Dataset excerpts:
%%

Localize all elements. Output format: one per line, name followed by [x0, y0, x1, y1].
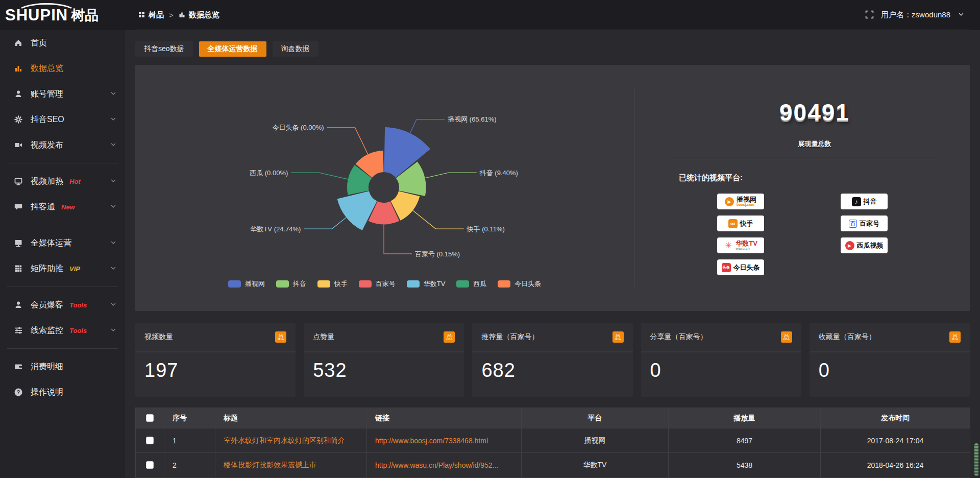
sidebar: 首页数据总览账号管理抖音SEO视频发布视频加热Hot抖客通New全媒体运营矩阵助…	[0, 30, 125, 478]
breadcrumb-separator: >	[169, 11, 174, 19]
platform-badge-sub: boosj.com	[737, 203, 754, 207]
pie-label-line	[410, 119, 445, 133]
platform-badge-name: 西瓜视频	[857, 242, 884, 249]
video-icon	[14, 140, 23, 150]
cell-index: 2	[164, 453, 215, 477]
platform-badge-name: 百家号	[860, 220, 879, 227]
legend-label: 今日头条	[514, 279, 541, 289]
sidebar-item-badge: Tools	[69, 327, 87, 334]
sidebar-divider	[7, 163, 118, 163]
pie-label-line	[384, 225, 412, 254]
fullscreen-icon[interactable]	[865, 10, 874, 20]
app-logo[interactable]: SHUPIN 树品	[5, 3, 122, 28]
column-header-5: 发布时间	[821, 408, 970, 428]
sidebar-item-10[interactable]: 矩阵助推VIP	[0, 256, 125, 281]
column-header-1: 标题	[215, 408, 367, 428]
pie-label-line	[425, 173, 477, 178]
tab-0[interactable]: 抖音seo数据	[135, 41, 193, 57]
username-label[interactable]: 用户名：zswodun88	[881, 10, 950, 20]
pie-label-line	[413, 210, 464, 229]
data-tabs: 抖音seo数据全媒体运营数据询盘数据	[135, 41, 970, 57]
sidebar-item-15[interactable]: 消费明细	[0, 354, 125, 379]
platform-badge-4: ♪抖音	[841, 194, 888, 209]
home-icon	[14, 38, 23, 47]
chat-icon	[14, 202, 23, 211]
sliders-icon	[14, 326, 23, 335]
scrollbar-thumb[interactable]	[974, 443, 978, 476]
legend-swatch	[456, 280, 469, 288]
logo-arc-decoration	[16, 3, 77, 22]
total-badge: 总	[949, 331, 961, 343]
column-header-0: 序号	[164, 408, 215, 428]
cell-title-link[interactable]: 室外水纹灯和室内水纹灯的区别和简介	[215, 428, 367, 453]
stat-card-value: 682	[472, 352, 632, 381]
sidebar-item-label: 视频加热	[31, 176, 63, 187]
sidebar-item-0[interactable]: 首页	[0, 30, 125, 56]
total-badge: 总	[275, 331, 286, 343]
legend-item-2[interactable]: 快手	[317, 279, 348, 289]
chart-legend: 播视网抖音快手百家号华数TV西瓜今日头条	[135, 279, 634, 289]
legend-item-5[interactable]: 西瓜	[456, 279, 486, 289]
row-checkbox[interactable]	[146, 461, 154, 469]
stat-card-title: 收藏量（百家号）	[819, 332, 876, 342]
row-checkbox[interactable]	[146, 437, 154, 444]
sidebar-item-13[interactable]: 线索监控Tools	[0, 318, 125, 343]
cell-url-link[interactable]: http://www.wasu.cn/Play/show/id/952...	[367, 453, 522, 477]
sidebar-item-12[interactable]: 会员爆客Tools	[0, 292, 125, 318]
sidebar-item-7[interactable]: 抖客通New	[0, 194, 125, 220]
cell-url-link[interactable]: http://www.boosj.com/7338468.html	[367, 428, 522, 453]
platform-badge-6: ▶西瓜视频	[841, 237, 888, 253]
select-all-checkbox[interactable]	[146, 414, 154, 422]
total-impressions-label: 展现量总数	[659, 139, 970, 149]
sidebar-item-2[interactable]: 账号管理	[0, 81, 125, 107]
wasu-icon: ✳	[724, 241, 733, 250]
platform-badge-5: 百百家号	[841, 216, 888, 231]
platform-badge-0: ▶播视网boosj.com	[717, 194, 764, 209]
baijiahao-icon: 百	[849, 220, 857, 228]
sidebar-item-6[interactable]: 视频加热Hot	[0, 169, 125, 194]
svg-text:?: ?	[17, 389, 20, 395]
cell-platform: 华数TV	[522, 453, 669, 477]
legend-item-4[interactable]: 华数TV	[407, 279, 446, 289]
breadcrumb-root[interactable]: 树品	[149, 10, 164, 20]
stat-card-value: 532	[304, 352, 464, 381]
sidebar-item-1[interactable]: 数据总览	[0, 56, 125, 81]
main-content: 抖音seo数据全媒体运营数据询盘数据 播视网 (65.61%)抖音 (9.40%…	[125, 30, 980, 478]
sidebar-item-label: 矩阵助推	[31, 264, 63, 274]
total-badge: 总	[444, 331, 455, 343]
bar-chart-icon	[179, 11, 185, 19]
chevron-down-icon	[110, 239, 117, 248]
table-header-row: 序号标题链接平台播放量发布时间	[136, 408, 970, 428]
sidebar-item-9[interactable]: 全媒体运营	[0, 230, 125, 256]
sidebar-item-4[interactable]: 视频发布	[0, 132, 125, 158]
platform-badge-3: 头条今日头条	[717, 259, 764, 275]
sidebar-item-label: 线索监控	[31, 325, 63, 336]
kuaishou-icon: ∞	[728, 219, 738, 228]
sidebar-item-3[interactable]: 抖音SEO	[0, 107, 125, 132]
sidebar-item-16[interactable]: ?操作说明	[0, 379, 125, 405]
chart-bars-icon	[14, 64, 23, 73]
grid-icon	[138, 11, 145, 19]
stat-card-header: 收藏量（百家号）总	[810, 323, 970, 352]
legend-item-6[interactable]: 今日头条	[498, 279, 541, 289]
pie-slice-4[interactable]	[337, 191, 377, 230]
tab-1[interactable]: 全媒体运营数据	[199, 41, 266, 57]
chevron-down-icon[interactable]	[958, 11, 965, 19]
stat-card-header: 分享量（百家号）总	[641, 323, 801, 352]
cell-title-link[interactable]: 楼体投影灯投影效果震撼上市	[215, 453, 367, 477]
total-badge: 总	[612, 331, 624, 343]
tab-2[interactable]: 询盘数据	[273, 41, 318, 57]
cell-published: 2018-04-26 16:24	[821, 453, 970, 477]
member-icon	[14, 300, 23, 309]
rose-pie-chart[interactable]: 播视网 (65.61%)抖音 (9.40%)快手 (0.11%)百家号 (0.1…	[135, 65, 634, 277]
legend-item-0[interactable]: 播视网	[228, 279, 265, 289]
table-row-1: 2楼体投影灯投影效果震撼上市http://www.wasu.cn/Play/sh…	[136, 453, 970, 477]
legend-item-3[interactable]: 百家号	[359, 279, 396, 289]
legend-label: 播视网	[245, 279, 265, 289]
stat-card-header: 点赞量总	[304, 323, 464, 352]
legend-item-1[interactable]: 抖音	[276, 279, 306, 289]
table-row-0: 1室外水纹灯和室内水纹灯的区别和简介http://www.boosj.com/7…	[136, 428, 970, 453]
breadcrumb-current[interactable]: 数据总览	[189, 10, 219, 20]
platform-badges: ▶播视网boosj.com∞快手✳华数TVwasu.cn头条今日头条♪抖音百百家…	[717, 194, 888, 275]
sidebar-item-label: 首页	[31, 38, 47, 49]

%%

Work to complete
Copy out each line of the data containing the string "播视网boosj".

Output of the exercise
platform-badge-0: ▶播视网boosj.com	[717, 194, 764, 209]
platform-badges: ▶播视网boosj.com∞快手✳华数TVwasu.cn头条今日头条♪抖音百百家…	[717, 194, 888, 275]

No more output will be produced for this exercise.